On 4 September 2016 at 20:43, Koos Zevenhoven <k7hoven@gmail.com> wrote:
On Sun, Sep 4, 2016 at 12:51 PM, Nick Coghlan <ncoghlan@gmail.com> wrote:
That said, the PEP does propose "getbyte()" and "iterbytes()" for bytes-oriented indexing and iteration, so there's a reasonable consistency argument in favour of also proposing "byte" as the builtin factory function:
* data.getbyte(idx) would be a more efficient alternative to byte(data[idx]) * data.iterbytes() would be a more efficient alternative to map(byte, data)
.. I don't understand the argument for having 'byte' in these names. They should have 'char' or 'chr' in them for exacly the same reason that the proposed builtin should have 'chr' in it instead of 'byte'. If 'bytes' is an iterable of ints, then get_byte should probably return an int
I'm sorry, but this argument comes across as "were're proposing the wrong thing here, so for consistency, we might want to do the wrong thing in this other part too".
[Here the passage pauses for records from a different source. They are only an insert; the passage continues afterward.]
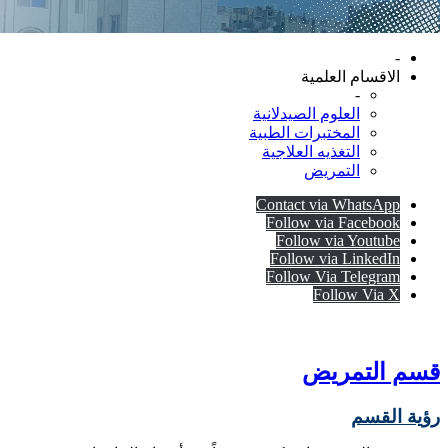
-
الاقسام العلمية
-
العلوم الصيدلانية
المختبرات الطبية
التغذيه العلاجية
التمريض
Contact via WhatsApp
Follow via Facebook
Follow via Youtube
Follow via LinkedIn
Follow Via Telegram
Follow Via X
قسم التمريض
رؤية القسم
There are two self-consistent sets of names: bchr bytes.getbchr, bytearray.getbchr bytes.iterbchr, bytearray.iterbchr byte bytes.getbyte, bytearray.getbyte bytes.iterbytes, bytearray.iterbytes The former set emphasises the "stringiness" of this behaviour, by aligning with the chr() builtin The latter set emphasises that these APIs are still about working with arbitrary binary data rather than text, with a Python "byte" subsequently being a length 1 bytes object containing a single integer between 0 and 255, rather than "What you get when you index or iterate over a bytes instance". Having noticed the discrepancy, my personal preference is to go with the latter option (since it better fits the "executable pseudocode" ideal and despite my reservations about "bytes objects contain int objects rather than byte objects", that shouldn't be any more confusing in the long run than explaining that str instances are containers of length-1 str instances). The fact "byte" is much easier to pronounce than bchr (bee-cher? bee-char?) also doesn't hurt. However, I suspect we'll need to put both sets of names in front of Guido and ask him to just pick whichever he prefers to get it resolved one way or the other.
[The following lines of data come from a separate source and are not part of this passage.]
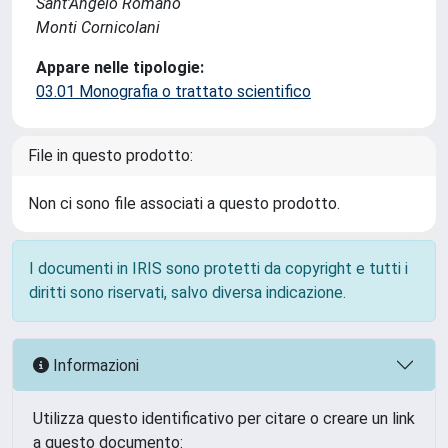
Sant'Angelo Romano
Monti Cornicolani
Appare nelle tipologie:
03.01 Monografia o trattato scientifico
File in questo prodotto:
Non ci sono file associati a questo prodotto.
I documenti in IRIS sono protetti da copyright e tutti i
diritti sono riservati, salvo diversa indicazione.
Informazioni
Utilizza questo identificativo per citare o creare un link
a questo documento:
And didn't someone recently propose deprecating iterability of str (not indexing, or slicing, just iterability)? Then str would also need a way to provide an iterable or sequence view of the characters. For consistency, the str functionality would probably need to mimic the approach in bytes. IOW, this PEP may in fact ultimately dictate how to get a iterable/sequence from a str object.
Strings are not going to become atomic objects, no matter how many times people suggest it.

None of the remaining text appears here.